Exercise goal >> Below are the records. Gather each line that holds "المدى".

(Data records)
==============================

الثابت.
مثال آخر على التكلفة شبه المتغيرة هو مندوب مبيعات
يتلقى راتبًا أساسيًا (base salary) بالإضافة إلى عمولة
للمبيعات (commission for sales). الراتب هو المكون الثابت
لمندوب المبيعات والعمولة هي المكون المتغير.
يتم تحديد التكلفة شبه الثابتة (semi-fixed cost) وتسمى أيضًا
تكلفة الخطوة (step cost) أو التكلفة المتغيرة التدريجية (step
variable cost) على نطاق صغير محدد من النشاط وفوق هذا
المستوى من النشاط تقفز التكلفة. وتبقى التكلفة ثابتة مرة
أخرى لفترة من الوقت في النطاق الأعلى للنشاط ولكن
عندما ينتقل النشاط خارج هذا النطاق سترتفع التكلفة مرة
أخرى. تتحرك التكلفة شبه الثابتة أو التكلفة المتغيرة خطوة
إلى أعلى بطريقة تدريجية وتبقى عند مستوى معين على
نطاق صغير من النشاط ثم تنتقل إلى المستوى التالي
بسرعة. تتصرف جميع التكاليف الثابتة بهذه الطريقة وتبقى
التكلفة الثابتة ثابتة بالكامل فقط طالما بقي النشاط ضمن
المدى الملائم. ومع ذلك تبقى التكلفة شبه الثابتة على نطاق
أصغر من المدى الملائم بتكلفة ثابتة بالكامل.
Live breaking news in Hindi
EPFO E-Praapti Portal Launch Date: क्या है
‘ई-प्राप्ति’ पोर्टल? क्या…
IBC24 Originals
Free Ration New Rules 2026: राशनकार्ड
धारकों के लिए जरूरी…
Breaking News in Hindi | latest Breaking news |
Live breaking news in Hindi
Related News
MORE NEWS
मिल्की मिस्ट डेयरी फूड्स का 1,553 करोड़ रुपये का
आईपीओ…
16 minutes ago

==============================

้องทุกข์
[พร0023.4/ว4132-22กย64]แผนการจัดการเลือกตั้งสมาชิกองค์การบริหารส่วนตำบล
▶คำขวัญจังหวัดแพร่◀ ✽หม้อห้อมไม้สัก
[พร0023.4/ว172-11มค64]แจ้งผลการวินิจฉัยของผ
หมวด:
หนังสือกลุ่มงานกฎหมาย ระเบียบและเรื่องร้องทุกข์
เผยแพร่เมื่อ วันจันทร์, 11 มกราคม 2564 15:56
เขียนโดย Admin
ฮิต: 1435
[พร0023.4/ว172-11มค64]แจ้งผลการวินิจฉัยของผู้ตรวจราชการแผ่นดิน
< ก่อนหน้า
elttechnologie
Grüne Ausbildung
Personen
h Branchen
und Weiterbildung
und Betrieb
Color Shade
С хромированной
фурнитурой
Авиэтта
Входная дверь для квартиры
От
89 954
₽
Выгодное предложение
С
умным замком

==============================

Task answer >>
المدى الملائم. ومع ذلك تبقى التكلفة شبه الثابتة على نطاق
أصغر من المدى الملائم بتكلفة ثابتة بالكامل.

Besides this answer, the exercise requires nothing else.